The kappa number of pulp was measured after alkali extraction. The alkali extraction was carried out under the following conditions: pulp consistency 10%, alkali dosage 1%, temperature 70 oC, and time 1.5 h. The alkali extracted pulp was washed, and the kappa number was determined according to T236 cm-85 (Kappa number of pulp).

Determination of pulp properties

The yield, brightness, and the strength properties of handsheets were measured by related TAPPI test methods. Viscosity of pulp was analyzed according to ISO 5351/1.

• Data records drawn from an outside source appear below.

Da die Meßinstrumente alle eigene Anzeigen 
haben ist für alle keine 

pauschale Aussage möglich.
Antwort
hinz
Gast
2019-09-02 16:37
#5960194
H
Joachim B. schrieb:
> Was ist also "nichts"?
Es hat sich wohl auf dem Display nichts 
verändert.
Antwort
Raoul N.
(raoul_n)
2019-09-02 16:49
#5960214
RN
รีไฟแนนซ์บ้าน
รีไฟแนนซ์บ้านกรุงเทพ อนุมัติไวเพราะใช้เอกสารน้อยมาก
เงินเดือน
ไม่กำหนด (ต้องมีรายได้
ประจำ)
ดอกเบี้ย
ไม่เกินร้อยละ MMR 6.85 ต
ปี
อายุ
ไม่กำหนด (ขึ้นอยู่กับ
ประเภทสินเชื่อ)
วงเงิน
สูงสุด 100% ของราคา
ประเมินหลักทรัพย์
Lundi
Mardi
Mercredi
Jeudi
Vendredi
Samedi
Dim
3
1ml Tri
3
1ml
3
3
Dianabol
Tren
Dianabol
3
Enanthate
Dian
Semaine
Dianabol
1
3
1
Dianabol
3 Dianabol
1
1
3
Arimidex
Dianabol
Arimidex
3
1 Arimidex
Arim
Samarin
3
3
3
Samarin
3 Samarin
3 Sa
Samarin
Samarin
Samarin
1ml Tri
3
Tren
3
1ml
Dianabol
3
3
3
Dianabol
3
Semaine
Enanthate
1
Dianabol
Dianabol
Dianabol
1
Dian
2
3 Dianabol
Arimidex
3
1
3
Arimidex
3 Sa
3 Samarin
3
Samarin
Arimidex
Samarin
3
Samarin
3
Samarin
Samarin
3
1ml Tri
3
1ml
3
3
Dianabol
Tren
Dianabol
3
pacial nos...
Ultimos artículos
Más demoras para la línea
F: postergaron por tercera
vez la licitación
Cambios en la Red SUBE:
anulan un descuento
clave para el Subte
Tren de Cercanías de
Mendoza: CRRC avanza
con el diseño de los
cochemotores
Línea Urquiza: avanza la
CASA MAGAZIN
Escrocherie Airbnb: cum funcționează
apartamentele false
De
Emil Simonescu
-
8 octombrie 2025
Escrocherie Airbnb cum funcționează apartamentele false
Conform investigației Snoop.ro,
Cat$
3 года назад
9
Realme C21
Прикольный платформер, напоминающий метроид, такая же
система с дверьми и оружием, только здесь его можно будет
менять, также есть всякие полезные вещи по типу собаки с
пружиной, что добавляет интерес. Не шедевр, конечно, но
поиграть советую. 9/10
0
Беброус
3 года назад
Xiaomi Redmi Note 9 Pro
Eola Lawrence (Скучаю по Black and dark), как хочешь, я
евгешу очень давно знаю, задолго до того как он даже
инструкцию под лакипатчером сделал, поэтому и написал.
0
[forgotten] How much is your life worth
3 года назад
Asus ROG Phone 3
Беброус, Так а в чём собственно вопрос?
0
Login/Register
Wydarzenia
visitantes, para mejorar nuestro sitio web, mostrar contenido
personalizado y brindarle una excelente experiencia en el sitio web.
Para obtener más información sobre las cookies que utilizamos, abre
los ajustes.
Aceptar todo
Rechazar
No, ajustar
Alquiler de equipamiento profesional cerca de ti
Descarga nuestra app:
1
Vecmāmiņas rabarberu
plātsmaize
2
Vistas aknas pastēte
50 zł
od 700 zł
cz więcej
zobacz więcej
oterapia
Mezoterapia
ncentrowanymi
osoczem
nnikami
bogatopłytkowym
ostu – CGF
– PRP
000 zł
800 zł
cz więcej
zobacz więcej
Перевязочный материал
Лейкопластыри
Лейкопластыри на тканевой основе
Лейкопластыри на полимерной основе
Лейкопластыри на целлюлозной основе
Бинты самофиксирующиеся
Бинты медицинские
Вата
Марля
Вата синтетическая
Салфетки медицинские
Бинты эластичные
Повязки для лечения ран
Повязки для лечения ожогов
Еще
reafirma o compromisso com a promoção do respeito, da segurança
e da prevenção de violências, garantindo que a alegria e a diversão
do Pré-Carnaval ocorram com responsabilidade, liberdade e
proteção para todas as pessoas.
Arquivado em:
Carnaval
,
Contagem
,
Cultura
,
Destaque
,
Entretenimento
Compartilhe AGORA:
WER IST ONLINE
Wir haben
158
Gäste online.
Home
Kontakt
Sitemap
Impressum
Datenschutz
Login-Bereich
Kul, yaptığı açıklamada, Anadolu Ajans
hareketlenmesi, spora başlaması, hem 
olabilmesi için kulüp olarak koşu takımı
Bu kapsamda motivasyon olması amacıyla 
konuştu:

Determination of cellulose crystallinity

A small amount of control and enzyme-treated pulp were made into tablets, and then crystallinity was determined by use of a model DX-2000 X-ray diffractometer (Dandong Fangyuan Instrument Limited Company, Liaoning). Detecting conditions were: tube pressure 30KV, tube currency 20 mA, Cu-target. The following formula was used to calculate relative crystallinity,

Relative crystallinity = (I002IAM)/I002 (1)

where I002 is the maximum intensity of the diffraction angle of 002 crystal lattice, and IAM is the scattering intensity of amorphous background diffraction when 2θ = 18°.

SEM observation

Images of the untreated and treated pulps were taken with a Fei Quanta 200 scanning electron microscopy (SEM), provided by Philips.

RESULTS AND DISCUSSION

Effect of Refining on Delignification Ability of LXS Treatment

The previous research demonstrated that the laccase/xylanase system (LXS) from white-rot fungus (Lentinus lepideus) had the same ability to delignify as a laccase/ mediator system (LMS) (You et al. 2008). In order to improve delignification, as well as to improve the bleachability in subsequent bleaching stages, the pulps were refined in a PFI mill, and then they were treated with LXS. Table 1 shows the effect of refining revolutions on delignification with LXS Treatment.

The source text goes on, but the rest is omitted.